I actually spent most of the rest of 2003 on the road. Instead of staying with family through the holidays, I drove back to Texas a week later. Then I took a trip to Houston to Cloe’s parents’ house, along with Elsie, Kayla, and Cloe. After that, there was a trip to Florida with Jennings. I had Thanksgiving with my family and Christmas with both families, and I’ll have to save more about all those trips for another chapter.

I think where we run to in times of trouble or uncertainty says a lot about us.

For me, I guess I was running home to my mom. Ha! But sometimes that is absolutely the BEST course of action, isn’t it? I hope my children will know they can run to my house as a refuge too.
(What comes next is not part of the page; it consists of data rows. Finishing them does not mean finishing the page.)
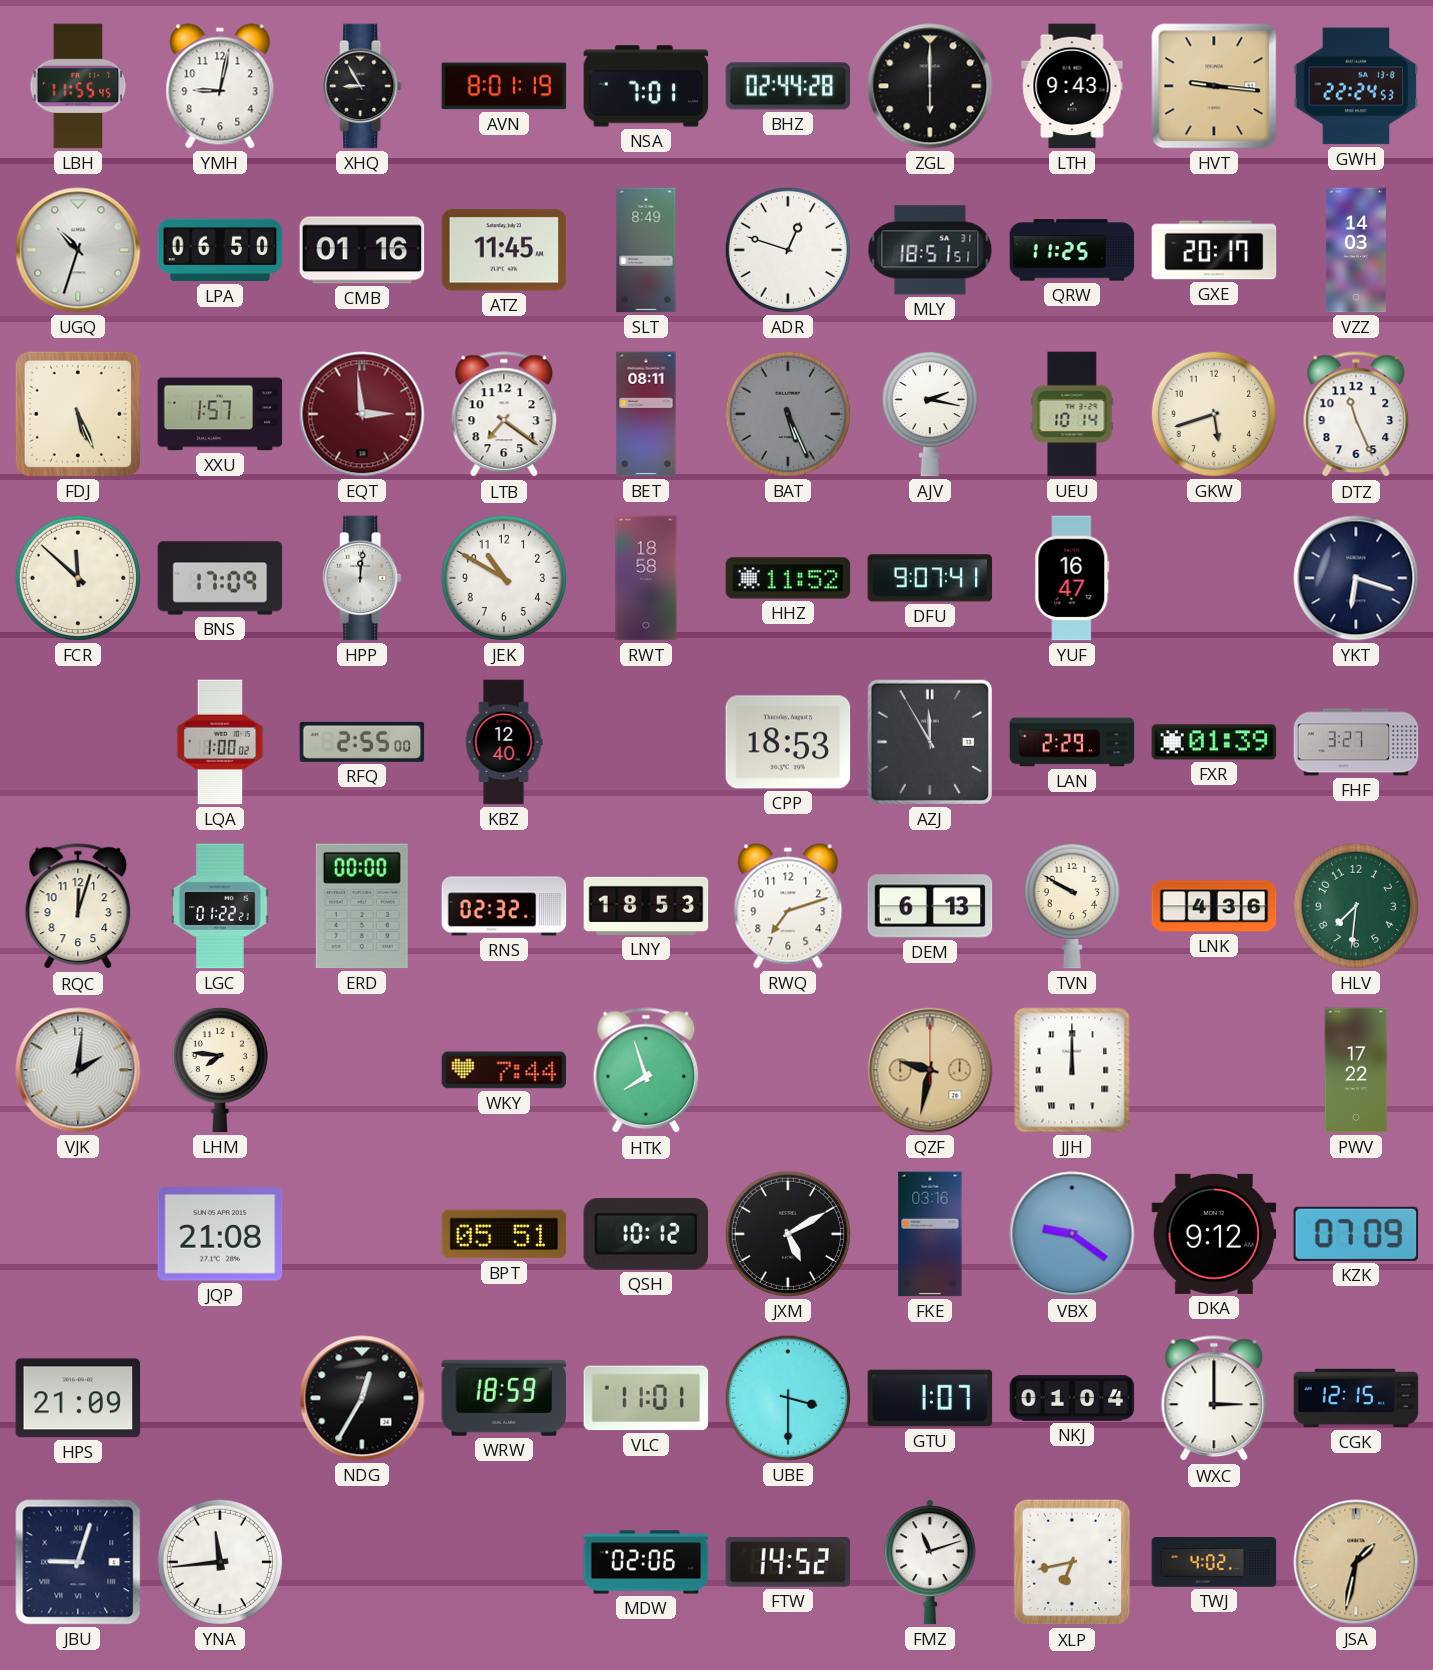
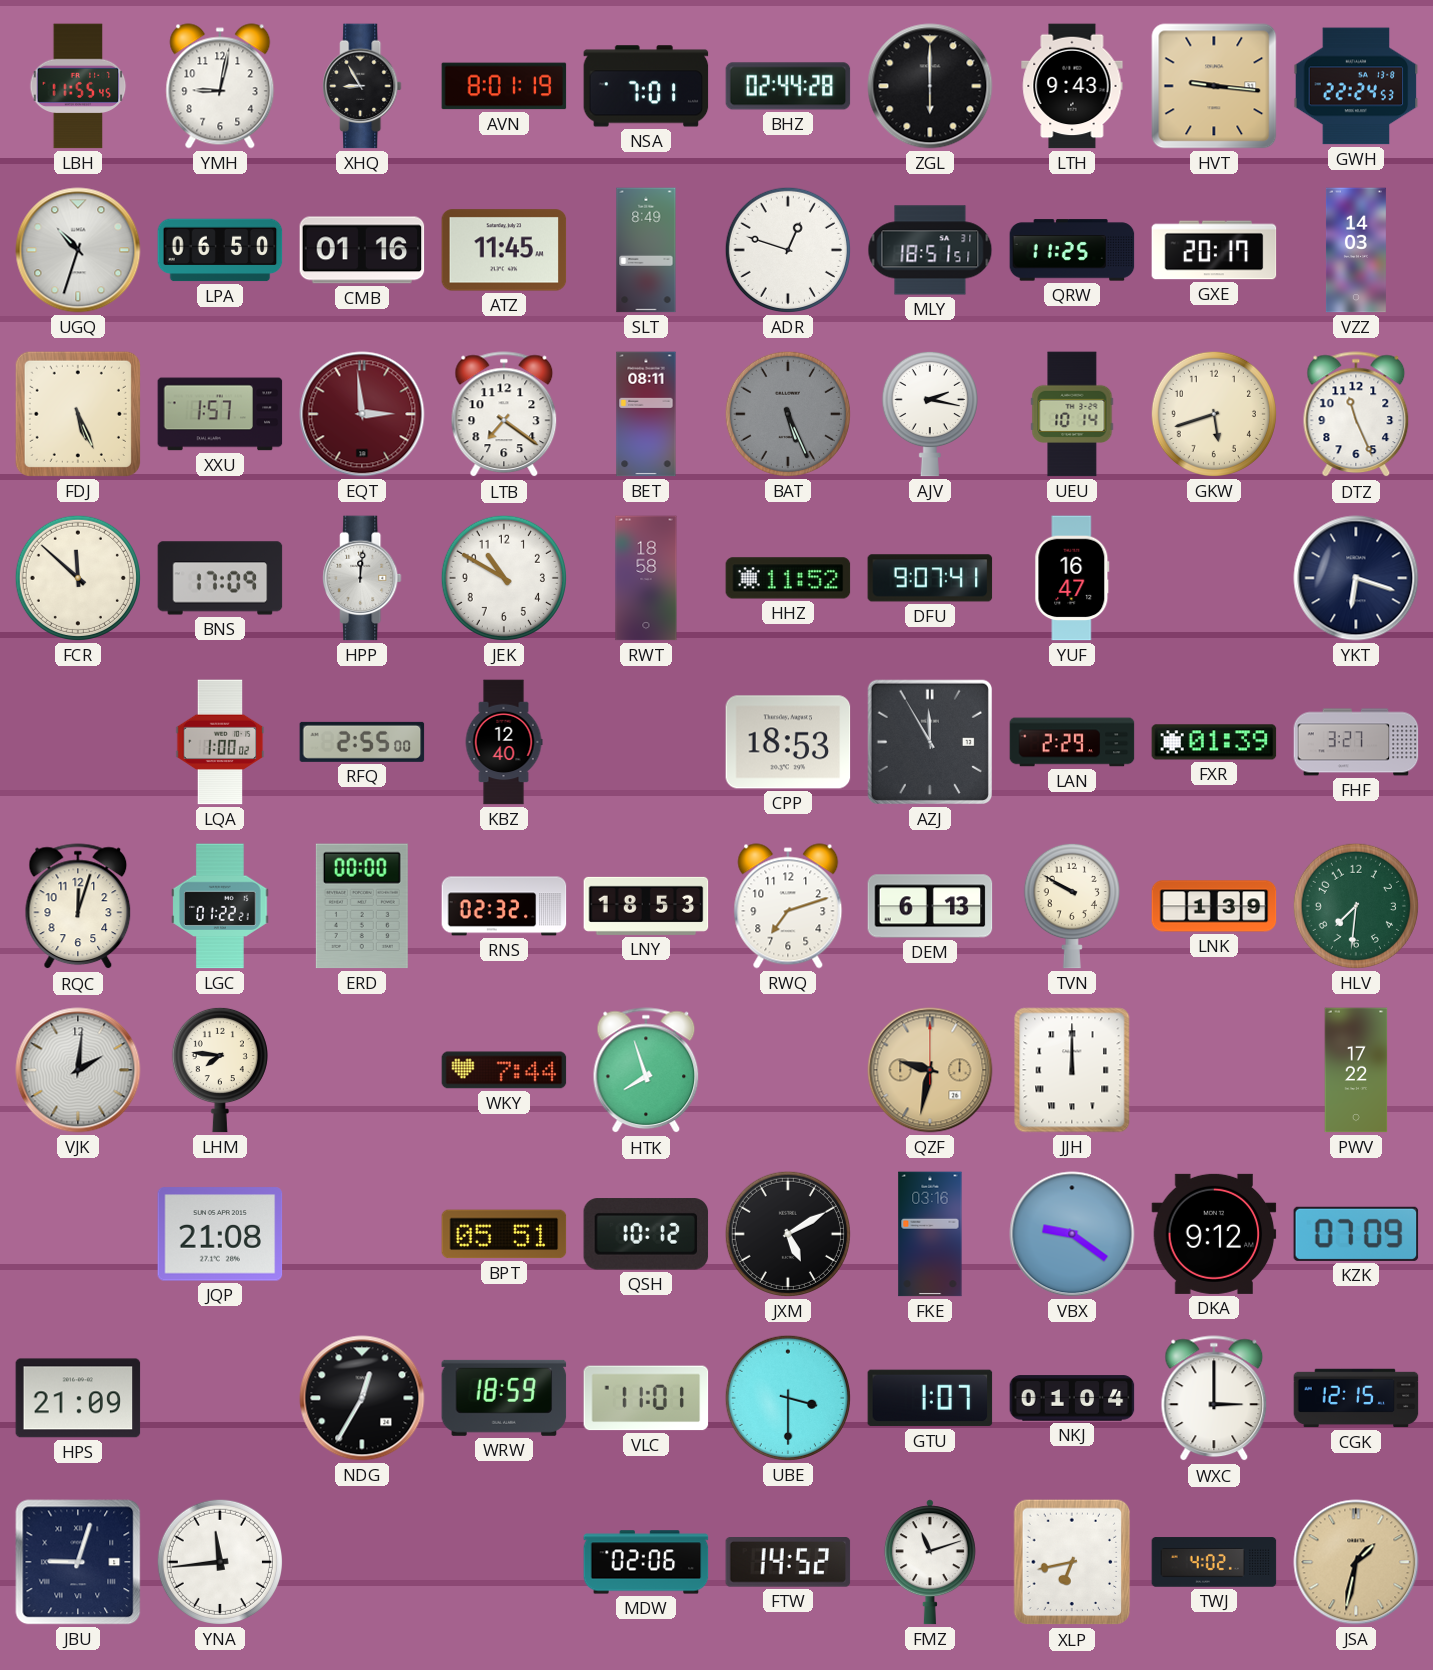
LNK: 4:36 -> 1:39
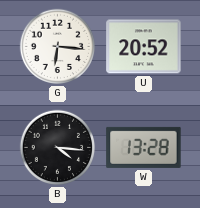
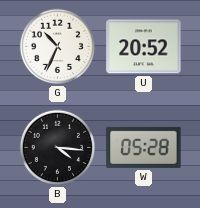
G: 6:16 -> 10:34
W: 13:28 -> 05:28
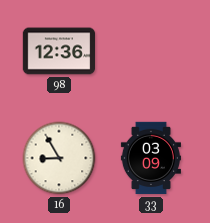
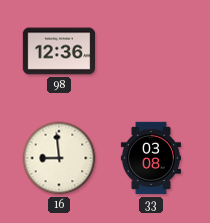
16: 8:55 -> 8:59
33: 03:09 -> 03:08
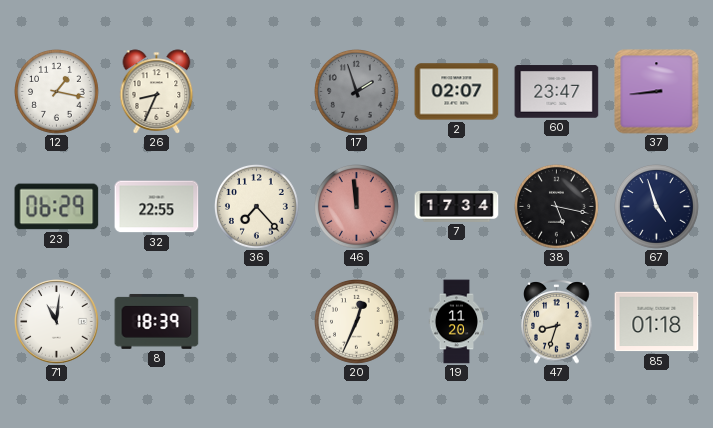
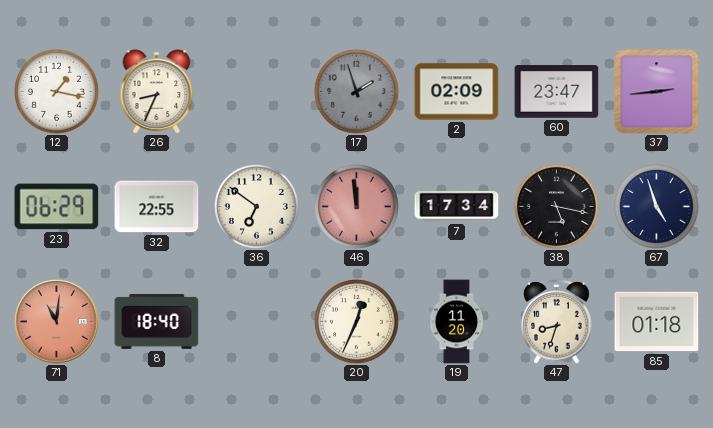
2: 02:07 -> 02:09
37: 8:44 -> 2:44
36: 7:23 -> 6:51
71 dial: white -> salmon
8: 18:39 -> 18:40
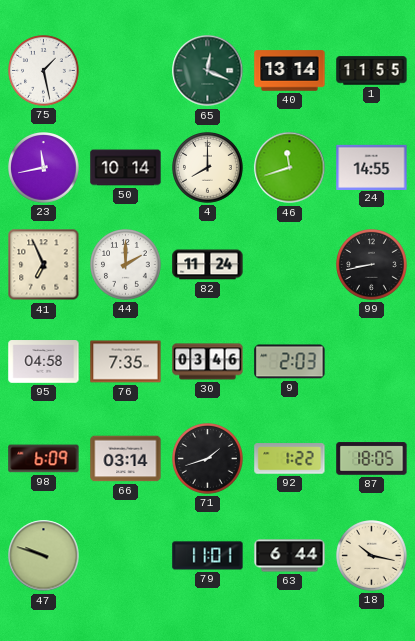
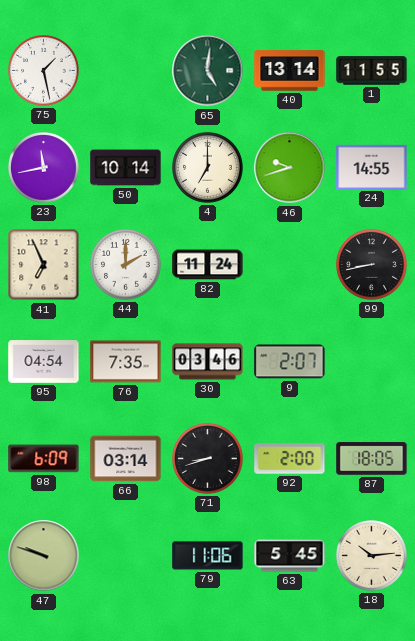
65: 12:19 -> 5:01
4: 8:00 -> 7:00
46: 11:42 -> 9:42
95: 04:58 -> 04:54
9: 2:03 -> 2:07
71: 1:42 -> 8:42
92: 1:22 -> 2:00
79: 11:01 -> 11:06
63: 6:44 -> 5:45
18: 10:17 -> 10:14
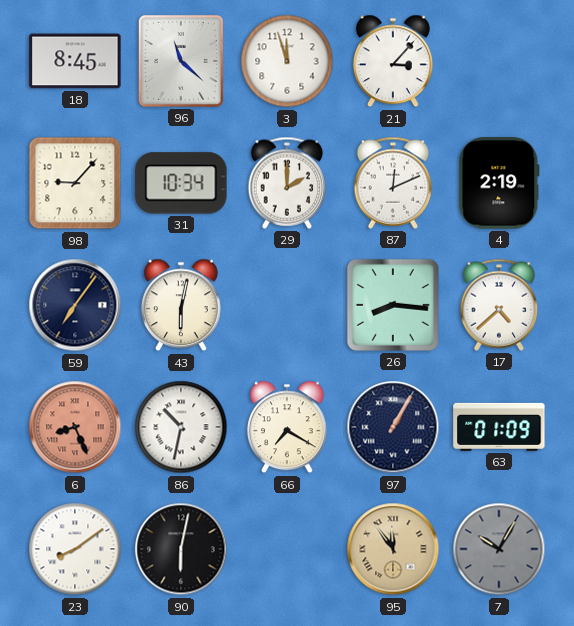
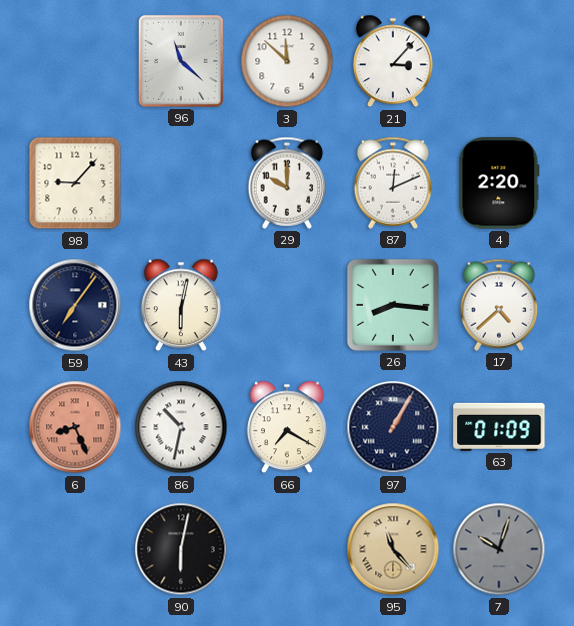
18: 8:45 -> none
3: 11:57 -> 11:52
31: 10:34 -> none
29: 2:00 -> 10:00
4: 2:19 -> 2:20
23: 8:09 -> none
95: 11:54 -> 11:23
7: 10:05 -> 10:03
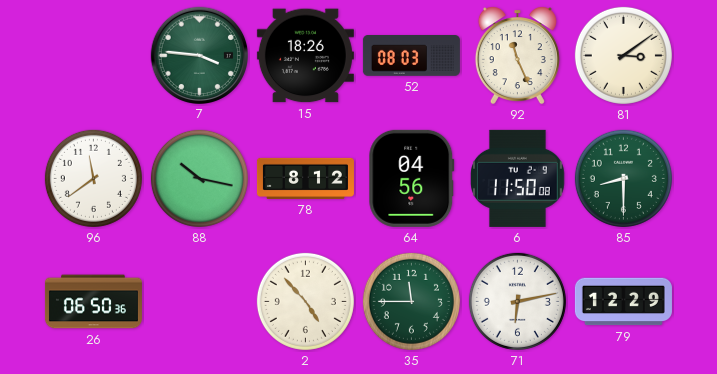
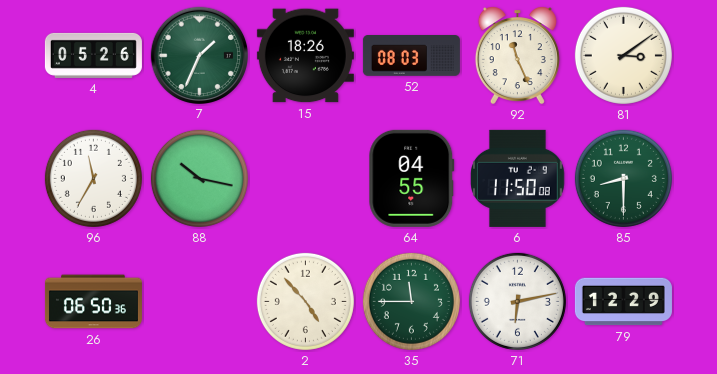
4: none -> 05:26
7: 3:46 -> 1:34
96: 11:39 -> 11:35
78: 8:12 -> none
64: 04:56 -> 04:55
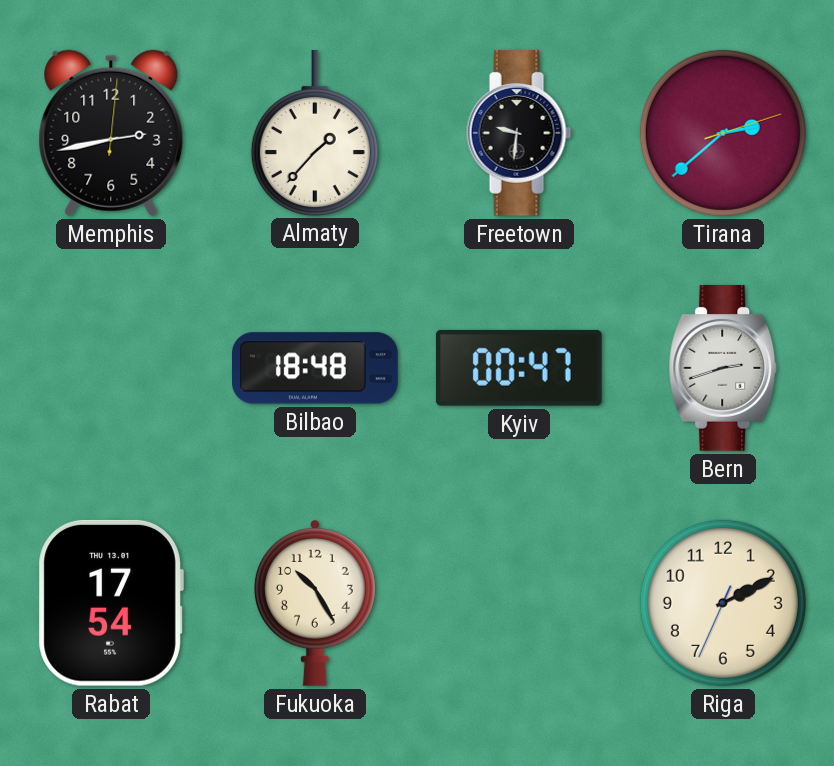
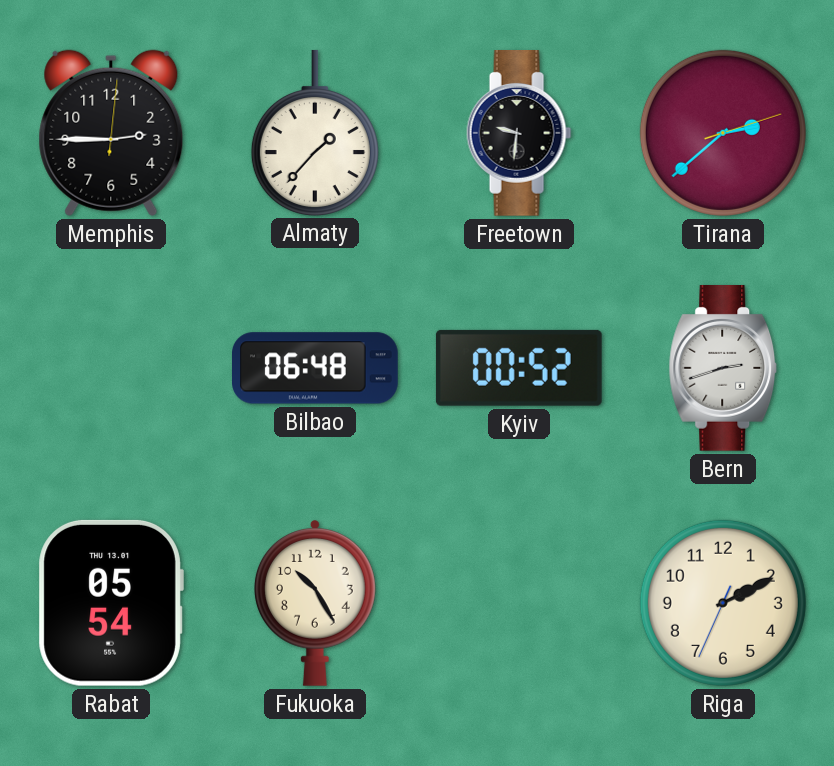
Memphis: 2:43 -> 2:45
Bilbao: 18:48 -> 06:48
Kyiv: 00:47 -> 00:52
Rabat: 17:54 -> 05:54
And you’ll be happy to know that I actually did come up with a plan, quite of my own accord. I decided to take the GRE and go back to school, to a local satellite branch of Tarleton State University. I enrolled in the graduate school to pursue a counseling certificate.

Did I want to be a counselor?

Eh…not really, and certainly not right away, but I was considering it. I felt deeply that I was too young to be counseling people. But I WAS excited about going back to school and getting back into the psychology field. My bachelor’s degree was in psychology, and I figured I could figure out my path as I went along.

Sometimes you have to jump right in and try it to figure out if a thing is for you or not!

Life as a military spouse is just like that. There weren’t many online graduate programs that I knew of, so I was doing the best I could with what I could find.

“When we are so wedded to what we think should be happening or what we want to happen, we don’t see what IS happening.”